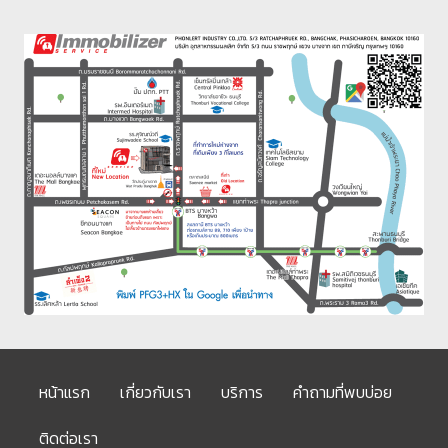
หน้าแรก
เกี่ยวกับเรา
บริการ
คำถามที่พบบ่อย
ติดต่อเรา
-.-.-
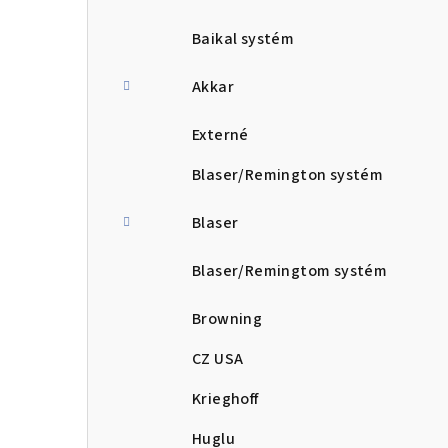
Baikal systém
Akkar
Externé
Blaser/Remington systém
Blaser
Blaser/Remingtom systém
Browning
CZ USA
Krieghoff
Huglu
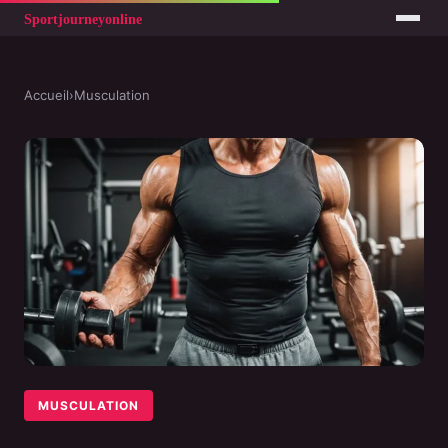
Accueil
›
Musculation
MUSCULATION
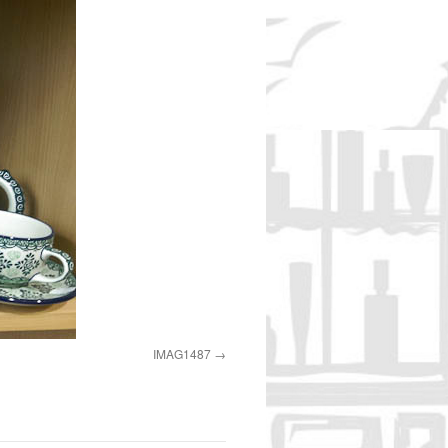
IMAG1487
-.-.-
#### [Task goal]
Please return a copy of each line in the entries that has the string "Blaser".

#### [Answer for the task]
Blaser/Remington systém
Blaser
Blaser/Remingtom systém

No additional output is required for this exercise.